• **Task requirements**
Respond with nothing but the number of lines in this data that include the word "trabalhadores".

[Material shown — start]

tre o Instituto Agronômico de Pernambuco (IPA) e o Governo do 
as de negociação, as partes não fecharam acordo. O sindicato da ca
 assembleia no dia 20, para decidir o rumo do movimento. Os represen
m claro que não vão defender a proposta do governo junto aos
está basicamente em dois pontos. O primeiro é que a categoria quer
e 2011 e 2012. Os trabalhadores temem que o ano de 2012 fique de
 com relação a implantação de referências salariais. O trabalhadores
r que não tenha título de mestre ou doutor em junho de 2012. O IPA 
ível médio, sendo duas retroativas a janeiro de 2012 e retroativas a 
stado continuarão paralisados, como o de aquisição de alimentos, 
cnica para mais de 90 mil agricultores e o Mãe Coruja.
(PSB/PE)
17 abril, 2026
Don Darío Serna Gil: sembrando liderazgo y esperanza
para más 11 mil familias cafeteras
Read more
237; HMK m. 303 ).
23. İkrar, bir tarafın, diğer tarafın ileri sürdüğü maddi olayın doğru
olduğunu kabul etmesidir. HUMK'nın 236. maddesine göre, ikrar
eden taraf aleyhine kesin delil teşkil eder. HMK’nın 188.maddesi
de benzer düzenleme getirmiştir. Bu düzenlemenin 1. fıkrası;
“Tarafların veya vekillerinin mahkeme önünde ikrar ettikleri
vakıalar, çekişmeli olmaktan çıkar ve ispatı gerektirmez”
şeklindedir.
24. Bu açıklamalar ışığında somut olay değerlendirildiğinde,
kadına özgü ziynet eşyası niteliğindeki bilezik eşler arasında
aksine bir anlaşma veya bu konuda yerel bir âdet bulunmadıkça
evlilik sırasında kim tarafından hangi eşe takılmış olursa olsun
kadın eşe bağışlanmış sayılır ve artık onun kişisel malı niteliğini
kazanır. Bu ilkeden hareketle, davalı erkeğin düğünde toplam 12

[Material shown — finish]
[Material shown — start]

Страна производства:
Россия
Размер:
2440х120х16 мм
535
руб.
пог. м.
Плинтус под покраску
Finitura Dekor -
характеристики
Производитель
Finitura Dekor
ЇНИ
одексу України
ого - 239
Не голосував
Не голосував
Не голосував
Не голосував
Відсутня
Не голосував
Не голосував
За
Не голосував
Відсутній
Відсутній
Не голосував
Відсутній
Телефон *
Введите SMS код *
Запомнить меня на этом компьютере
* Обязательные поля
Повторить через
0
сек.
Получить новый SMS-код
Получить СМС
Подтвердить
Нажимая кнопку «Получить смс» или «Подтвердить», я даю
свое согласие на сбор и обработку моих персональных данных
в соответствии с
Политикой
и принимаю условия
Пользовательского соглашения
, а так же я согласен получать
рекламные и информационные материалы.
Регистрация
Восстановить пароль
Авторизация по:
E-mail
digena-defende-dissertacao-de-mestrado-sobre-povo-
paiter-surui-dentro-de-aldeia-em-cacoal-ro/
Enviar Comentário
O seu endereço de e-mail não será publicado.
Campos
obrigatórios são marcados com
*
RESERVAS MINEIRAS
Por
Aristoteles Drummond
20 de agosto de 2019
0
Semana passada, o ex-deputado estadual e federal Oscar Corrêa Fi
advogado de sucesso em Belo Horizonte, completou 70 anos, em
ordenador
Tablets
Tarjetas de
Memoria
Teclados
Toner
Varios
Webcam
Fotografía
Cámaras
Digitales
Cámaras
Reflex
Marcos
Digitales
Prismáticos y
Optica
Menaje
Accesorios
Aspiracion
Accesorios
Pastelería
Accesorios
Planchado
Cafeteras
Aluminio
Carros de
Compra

[Material shown — finish]
[Material shown — start]

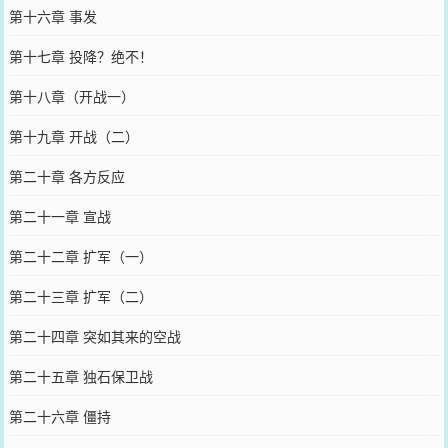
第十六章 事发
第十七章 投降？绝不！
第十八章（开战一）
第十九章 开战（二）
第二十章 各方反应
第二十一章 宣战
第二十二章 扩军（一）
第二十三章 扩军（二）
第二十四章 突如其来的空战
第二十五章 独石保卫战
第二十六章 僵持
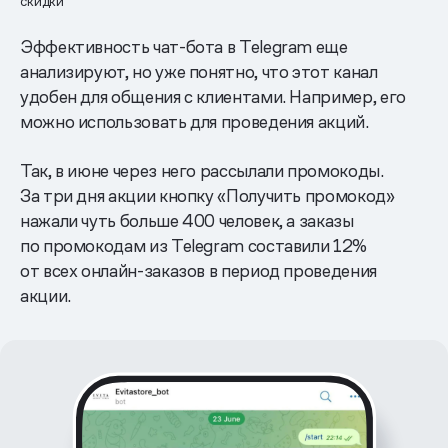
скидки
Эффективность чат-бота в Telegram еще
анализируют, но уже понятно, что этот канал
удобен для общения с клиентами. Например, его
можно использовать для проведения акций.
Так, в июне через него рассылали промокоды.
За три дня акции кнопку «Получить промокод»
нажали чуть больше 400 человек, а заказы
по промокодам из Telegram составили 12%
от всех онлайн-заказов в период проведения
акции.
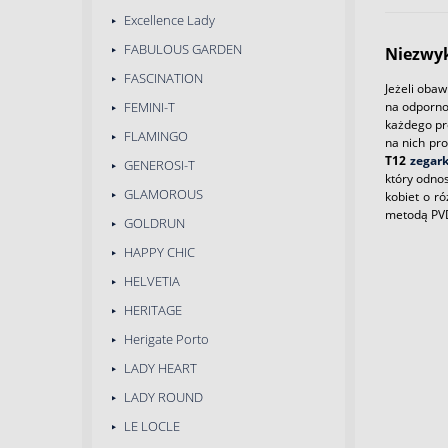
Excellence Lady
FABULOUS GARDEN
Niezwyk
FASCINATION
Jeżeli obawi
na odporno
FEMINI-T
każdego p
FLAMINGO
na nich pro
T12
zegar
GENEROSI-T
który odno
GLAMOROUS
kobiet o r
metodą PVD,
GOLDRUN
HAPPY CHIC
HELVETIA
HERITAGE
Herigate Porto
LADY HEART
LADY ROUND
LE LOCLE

[Material shown — finish]

• **Result**
2